# Constraint was ist das?



## Mark110 (17. Jul 2008)

Ich ahbe ein Beispiel zum Fremdschlüssel erstellen:


CREATE TABLE interessen (
int_id INT NOT NULL AUTO_INCREMENT PRIMARY KEY,
interesse VARCHAR(50) NOT NULL,
kontakt_id INT NOT NULL,
CONSTRAINT meine_kontakte_kontakt_id_fk
FOREIGN KEY (kontakt_id)
REFERENCES meine_kontakte (kontakt_id)
);

Wieso muss da Constarint stehen? Kann man nicht auch einfach FOREIGN KEY ist xy und referenziert xy schrieben?

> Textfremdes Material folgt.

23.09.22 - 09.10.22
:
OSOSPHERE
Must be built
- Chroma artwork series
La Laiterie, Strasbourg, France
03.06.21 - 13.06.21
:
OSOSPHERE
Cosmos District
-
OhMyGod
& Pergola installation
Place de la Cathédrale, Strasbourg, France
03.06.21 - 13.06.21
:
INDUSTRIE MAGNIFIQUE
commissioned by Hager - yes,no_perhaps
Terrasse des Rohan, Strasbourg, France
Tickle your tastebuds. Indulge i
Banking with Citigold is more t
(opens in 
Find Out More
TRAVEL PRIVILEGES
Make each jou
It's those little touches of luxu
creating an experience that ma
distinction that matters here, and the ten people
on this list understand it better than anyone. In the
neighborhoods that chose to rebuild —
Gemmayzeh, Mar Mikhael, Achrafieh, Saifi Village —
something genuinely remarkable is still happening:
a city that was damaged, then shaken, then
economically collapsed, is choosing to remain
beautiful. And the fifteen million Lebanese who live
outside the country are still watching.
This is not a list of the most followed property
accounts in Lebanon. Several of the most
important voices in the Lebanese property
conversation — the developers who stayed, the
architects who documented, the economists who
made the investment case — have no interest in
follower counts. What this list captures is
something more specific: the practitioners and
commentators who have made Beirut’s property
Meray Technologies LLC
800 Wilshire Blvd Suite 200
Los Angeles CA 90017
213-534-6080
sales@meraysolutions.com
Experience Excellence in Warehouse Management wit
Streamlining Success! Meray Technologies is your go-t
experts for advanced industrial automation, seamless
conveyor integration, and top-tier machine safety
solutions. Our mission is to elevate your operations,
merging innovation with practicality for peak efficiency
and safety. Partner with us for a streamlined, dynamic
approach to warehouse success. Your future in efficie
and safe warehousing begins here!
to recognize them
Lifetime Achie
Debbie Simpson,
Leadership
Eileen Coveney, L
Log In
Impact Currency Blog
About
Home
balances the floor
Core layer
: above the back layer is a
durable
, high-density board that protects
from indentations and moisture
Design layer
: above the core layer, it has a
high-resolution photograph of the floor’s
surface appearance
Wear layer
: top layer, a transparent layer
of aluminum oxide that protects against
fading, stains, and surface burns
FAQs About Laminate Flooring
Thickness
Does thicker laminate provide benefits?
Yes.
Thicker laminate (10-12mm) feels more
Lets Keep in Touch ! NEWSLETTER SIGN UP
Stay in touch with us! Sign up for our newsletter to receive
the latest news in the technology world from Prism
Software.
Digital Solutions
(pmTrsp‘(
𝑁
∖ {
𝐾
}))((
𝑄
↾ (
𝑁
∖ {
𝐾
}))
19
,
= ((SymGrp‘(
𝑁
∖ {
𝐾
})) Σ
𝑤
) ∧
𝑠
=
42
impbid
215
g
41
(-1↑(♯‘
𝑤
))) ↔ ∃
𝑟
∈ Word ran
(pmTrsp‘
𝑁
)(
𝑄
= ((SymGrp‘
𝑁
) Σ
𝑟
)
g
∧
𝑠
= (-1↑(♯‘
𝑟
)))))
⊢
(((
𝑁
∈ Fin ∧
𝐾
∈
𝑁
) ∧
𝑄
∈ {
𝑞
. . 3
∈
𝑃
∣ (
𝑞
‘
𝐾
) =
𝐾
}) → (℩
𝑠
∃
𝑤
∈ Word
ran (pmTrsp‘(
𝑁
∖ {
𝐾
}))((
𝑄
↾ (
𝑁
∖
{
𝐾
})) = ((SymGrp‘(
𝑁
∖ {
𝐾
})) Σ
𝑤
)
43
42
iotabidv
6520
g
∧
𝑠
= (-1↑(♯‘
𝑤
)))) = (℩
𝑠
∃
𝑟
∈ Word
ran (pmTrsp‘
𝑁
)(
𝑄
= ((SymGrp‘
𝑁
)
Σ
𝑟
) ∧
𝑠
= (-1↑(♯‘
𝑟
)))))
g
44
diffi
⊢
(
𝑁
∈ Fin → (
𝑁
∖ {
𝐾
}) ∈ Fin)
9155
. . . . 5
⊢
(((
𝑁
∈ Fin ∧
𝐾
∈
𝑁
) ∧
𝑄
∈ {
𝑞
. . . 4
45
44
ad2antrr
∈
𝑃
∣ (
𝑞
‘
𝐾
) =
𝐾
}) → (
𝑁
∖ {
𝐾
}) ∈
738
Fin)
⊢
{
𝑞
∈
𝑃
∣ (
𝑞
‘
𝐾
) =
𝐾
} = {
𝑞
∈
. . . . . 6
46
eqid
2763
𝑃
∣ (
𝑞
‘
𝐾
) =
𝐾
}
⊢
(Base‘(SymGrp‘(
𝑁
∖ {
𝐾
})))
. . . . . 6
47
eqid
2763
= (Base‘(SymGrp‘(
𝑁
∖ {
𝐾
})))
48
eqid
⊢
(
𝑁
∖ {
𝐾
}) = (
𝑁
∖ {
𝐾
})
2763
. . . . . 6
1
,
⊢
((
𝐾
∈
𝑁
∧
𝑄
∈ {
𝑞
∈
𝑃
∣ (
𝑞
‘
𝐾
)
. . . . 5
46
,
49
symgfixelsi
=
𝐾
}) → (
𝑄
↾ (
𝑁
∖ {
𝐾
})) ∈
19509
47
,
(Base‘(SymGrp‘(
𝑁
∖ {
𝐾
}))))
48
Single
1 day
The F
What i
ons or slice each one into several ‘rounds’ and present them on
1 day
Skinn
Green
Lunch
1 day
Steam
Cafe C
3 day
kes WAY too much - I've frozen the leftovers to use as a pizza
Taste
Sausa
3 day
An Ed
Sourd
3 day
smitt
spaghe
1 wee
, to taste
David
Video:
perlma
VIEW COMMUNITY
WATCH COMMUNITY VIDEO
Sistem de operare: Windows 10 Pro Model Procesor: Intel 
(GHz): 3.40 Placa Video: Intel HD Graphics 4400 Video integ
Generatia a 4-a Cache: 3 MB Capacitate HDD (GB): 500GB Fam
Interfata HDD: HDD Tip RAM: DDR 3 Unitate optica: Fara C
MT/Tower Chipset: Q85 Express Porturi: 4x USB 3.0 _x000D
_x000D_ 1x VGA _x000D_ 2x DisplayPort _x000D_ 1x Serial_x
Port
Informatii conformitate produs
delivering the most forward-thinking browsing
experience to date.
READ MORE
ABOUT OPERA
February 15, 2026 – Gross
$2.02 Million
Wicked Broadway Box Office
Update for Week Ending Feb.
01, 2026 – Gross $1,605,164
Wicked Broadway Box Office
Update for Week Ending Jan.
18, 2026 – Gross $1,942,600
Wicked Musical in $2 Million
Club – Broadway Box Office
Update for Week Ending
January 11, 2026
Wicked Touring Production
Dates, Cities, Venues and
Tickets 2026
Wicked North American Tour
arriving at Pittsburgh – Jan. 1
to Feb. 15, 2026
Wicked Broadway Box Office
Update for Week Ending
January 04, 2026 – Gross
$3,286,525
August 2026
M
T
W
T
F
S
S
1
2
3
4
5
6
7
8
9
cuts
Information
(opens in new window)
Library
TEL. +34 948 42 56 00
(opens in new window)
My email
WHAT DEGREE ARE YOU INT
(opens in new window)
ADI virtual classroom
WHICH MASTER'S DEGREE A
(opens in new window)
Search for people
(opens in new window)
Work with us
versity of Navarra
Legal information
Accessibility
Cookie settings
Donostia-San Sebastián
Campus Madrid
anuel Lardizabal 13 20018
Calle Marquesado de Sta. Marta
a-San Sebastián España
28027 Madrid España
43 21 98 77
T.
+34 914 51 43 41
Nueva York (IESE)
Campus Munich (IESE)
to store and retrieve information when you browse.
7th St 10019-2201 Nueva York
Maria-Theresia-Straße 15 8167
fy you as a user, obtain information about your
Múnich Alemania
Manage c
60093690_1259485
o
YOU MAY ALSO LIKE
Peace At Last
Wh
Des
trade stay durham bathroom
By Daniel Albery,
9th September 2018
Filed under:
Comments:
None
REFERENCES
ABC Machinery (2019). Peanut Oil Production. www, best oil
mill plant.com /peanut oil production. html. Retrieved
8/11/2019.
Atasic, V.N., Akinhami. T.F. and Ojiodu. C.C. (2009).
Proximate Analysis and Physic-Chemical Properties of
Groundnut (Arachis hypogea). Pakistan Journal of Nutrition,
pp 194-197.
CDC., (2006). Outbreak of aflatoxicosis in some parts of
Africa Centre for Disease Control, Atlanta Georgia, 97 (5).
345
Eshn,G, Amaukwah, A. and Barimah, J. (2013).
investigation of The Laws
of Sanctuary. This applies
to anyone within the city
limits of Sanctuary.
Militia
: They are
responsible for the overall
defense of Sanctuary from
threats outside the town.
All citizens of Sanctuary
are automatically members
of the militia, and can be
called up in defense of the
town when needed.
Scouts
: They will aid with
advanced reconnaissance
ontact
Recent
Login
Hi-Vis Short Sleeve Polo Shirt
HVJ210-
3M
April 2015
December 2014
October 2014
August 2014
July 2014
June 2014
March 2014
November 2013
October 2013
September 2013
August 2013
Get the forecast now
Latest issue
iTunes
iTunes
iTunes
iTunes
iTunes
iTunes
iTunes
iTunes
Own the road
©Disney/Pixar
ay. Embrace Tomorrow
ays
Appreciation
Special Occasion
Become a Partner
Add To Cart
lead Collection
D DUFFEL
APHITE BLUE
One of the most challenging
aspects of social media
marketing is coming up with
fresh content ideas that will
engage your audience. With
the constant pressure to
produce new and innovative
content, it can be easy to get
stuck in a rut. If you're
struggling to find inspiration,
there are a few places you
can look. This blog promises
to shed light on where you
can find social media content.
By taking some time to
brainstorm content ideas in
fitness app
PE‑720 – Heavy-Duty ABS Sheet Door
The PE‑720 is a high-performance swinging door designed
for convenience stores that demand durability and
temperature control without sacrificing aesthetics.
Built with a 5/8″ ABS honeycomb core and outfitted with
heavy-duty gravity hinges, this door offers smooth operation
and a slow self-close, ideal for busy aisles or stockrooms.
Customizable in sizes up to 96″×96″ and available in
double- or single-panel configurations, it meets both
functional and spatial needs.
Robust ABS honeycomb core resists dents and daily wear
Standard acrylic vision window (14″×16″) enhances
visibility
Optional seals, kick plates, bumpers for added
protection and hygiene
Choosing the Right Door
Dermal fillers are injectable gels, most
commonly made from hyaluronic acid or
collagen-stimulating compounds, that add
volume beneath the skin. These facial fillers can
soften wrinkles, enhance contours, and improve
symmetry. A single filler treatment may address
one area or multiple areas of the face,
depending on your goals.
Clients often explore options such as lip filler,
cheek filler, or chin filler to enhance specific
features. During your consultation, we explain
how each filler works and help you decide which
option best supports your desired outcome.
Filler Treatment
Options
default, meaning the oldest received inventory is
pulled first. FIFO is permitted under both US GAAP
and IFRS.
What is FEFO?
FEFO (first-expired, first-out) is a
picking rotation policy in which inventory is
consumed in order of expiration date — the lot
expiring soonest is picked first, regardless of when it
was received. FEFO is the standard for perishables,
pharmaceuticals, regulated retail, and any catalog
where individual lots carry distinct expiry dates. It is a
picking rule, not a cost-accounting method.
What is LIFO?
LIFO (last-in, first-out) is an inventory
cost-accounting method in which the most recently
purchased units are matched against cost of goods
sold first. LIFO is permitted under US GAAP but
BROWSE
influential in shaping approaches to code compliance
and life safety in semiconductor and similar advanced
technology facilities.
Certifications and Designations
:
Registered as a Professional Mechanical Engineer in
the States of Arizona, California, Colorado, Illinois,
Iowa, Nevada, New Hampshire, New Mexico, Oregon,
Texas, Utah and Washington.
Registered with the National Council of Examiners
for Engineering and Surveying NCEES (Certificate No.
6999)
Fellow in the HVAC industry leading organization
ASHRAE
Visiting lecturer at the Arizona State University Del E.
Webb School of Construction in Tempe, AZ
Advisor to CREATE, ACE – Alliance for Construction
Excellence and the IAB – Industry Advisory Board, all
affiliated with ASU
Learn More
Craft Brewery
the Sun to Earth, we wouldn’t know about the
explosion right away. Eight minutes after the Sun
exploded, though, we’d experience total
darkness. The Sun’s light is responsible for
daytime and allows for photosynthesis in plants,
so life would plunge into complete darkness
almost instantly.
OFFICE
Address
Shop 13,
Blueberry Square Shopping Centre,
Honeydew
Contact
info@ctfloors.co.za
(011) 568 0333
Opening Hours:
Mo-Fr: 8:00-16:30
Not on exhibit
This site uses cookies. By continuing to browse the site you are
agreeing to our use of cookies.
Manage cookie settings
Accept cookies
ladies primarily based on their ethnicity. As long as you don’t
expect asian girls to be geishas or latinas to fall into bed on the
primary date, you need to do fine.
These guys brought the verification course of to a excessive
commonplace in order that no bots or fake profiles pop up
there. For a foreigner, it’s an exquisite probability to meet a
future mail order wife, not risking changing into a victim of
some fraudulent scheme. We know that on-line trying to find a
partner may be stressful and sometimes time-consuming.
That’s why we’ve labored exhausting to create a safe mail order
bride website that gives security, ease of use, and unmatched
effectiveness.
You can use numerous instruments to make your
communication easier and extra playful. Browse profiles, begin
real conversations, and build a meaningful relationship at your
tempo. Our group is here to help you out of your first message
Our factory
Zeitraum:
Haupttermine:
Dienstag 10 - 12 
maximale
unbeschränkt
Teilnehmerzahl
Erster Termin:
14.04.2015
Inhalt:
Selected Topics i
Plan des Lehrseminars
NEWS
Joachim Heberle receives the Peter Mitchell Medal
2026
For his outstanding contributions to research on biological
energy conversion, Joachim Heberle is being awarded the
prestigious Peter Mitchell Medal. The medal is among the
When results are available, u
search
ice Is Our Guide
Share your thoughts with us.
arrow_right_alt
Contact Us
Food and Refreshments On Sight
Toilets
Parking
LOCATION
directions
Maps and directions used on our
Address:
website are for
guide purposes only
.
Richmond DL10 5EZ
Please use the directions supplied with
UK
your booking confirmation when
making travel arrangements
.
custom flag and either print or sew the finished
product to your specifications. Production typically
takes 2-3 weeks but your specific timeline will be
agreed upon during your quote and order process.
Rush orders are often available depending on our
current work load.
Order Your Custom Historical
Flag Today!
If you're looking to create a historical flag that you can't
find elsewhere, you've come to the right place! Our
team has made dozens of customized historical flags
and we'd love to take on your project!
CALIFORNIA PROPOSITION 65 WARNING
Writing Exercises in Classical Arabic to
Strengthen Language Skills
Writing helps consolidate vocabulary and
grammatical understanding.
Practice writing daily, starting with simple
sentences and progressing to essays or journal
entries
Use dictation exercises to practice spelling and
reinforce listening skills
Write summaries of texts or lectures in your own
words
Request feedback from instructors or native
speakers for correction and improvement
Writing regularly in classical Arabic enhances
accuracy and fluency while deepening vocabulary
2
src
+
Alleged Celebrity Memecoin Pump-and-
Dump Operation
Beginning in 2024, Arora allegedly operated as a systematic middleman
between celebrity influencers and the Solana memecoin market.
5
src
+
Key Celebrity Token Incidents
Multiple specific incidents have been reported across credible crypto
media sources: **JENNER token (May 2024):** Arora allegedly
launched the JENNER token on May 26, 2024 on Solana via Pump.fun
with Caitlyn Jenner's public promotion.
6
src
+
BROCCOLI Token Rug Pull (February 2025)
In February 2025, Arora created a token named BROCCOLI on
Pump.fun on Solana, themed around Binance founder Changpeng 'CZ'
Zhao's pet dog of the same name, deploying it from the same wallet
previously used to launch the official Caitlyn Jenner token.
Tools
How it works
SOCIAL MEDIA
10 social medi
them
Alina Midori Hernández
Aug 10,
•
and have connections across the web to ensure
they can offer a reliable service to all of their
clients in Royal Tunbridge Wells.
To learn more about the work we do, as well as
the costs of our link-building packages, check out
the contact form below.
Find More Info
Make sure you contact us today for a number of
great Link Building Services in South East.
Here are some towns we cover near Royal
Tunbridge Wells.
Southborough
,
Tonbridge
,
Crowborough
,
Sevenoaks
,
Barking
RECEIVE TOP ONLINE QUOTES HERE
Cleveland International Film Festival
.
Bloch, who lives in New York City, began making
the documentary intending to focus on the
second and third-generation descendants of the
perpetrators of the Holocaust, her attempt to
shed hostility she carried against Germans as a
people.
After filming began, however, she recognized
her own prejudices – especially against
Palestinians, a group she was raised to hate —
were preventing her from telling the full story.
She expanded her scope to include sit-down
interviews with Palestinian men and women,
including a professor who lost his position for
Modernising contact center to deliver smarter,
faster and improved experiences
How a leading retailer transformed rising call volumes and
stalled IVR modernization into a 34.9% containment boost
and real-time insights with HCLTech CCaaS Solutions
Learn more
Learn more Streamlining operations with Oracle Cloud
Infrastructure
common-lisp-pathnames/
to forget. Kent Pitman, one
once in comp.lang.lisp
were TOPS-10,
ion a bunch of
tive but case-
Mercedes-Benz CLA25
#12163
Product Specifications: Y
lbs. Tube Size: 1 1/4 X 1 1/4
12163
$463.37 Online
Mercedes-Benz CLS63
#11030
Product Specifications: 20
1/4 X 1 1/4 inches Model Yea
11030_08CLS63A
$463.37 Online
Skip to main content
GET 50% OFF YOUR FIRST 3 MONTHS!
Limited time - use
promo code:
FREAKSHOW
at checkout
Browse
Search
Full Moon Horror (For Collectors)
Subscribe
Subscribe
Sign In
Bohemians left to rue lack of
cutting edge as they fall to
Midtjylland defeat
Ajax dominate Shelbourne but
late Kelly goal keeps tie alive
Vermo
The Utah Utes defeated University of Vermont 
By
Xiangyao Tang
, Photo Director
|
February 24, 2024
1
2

was bewirkt dieser erste part? nur ein name wie der schlüssel eißt?


----------



## HoaX (17. Jul 2008)

> Wieso muss da Constarint stehen?


weils so ist, was soll sonst da stehn? wieso sollte das nicht da stehn? es ist halt so definiert damit man weiß was man da vorsich hat. klar könnte man auch HUNDEKUCHEN statt "CONSTRAINTS" schreiben und statt "FOREIGN KEY" einfach "X$234A", aber dann würde sich keiner mehr auskennen am ende 



> Kann man nicht auch einfach FOREIGN KEY ist xy und referenziert xy schrieben?


vielleicht.



> was bewirkt dieser erste part? nur ein name wie der schlüssel heißt?


ja.

schau in die doku der datenbank, dann siehst du wie sie es haben will/kann


----------



## Guest (17. Jul 2008)

@TomBola
Wenn du die Übersetzung liest (Constraint) wird es vielleicht klarer.


----------



## Sergeant_Pepper (20. Jul 2008)

TomBola hat gesagt.:
			
		

> Ich ahbe ein Beispiel zum Fremdschlüssel erstellen:
> 
> 
> CREATE TABLE interessen (
> ...



Hallo Tombola,

mit welcher Datenbank arbeitest du? Ein wenig erinnert mich das an Oracle, aber da gibts - glaube ich - keine AUTO_INCREMENT-Klausel.

Bei Oracle wäre die Zeile
"CONSTRAINT meine_kontakte_kontakt_id_fk"
optional. Sie würde dort trotzdem Sinn machen, weil Oracle ohne die Constraint-Klausel selbst einen eher kryptischen Namen generiert (z.B. SYS_0087711). Dieser lässt aber keinen Rückschluss auf den Zweck des Constraints zu.
Die Bezeichnung in deinem Beispiel ist sehr aussagekräftig.
Ein anderer Nachteil der automatischen Namensvergabe ist, dass sich die Auto-Namen beim Exportieren einer Datenbank und anschließendem Importieren (z.B. auf einem anderen Rechner) verändern. Und wenn du dann vorher den Auto-Namen in einem Programm-Code verwendet hast, hast du ein Problem...

Grüße aus Hannover


----------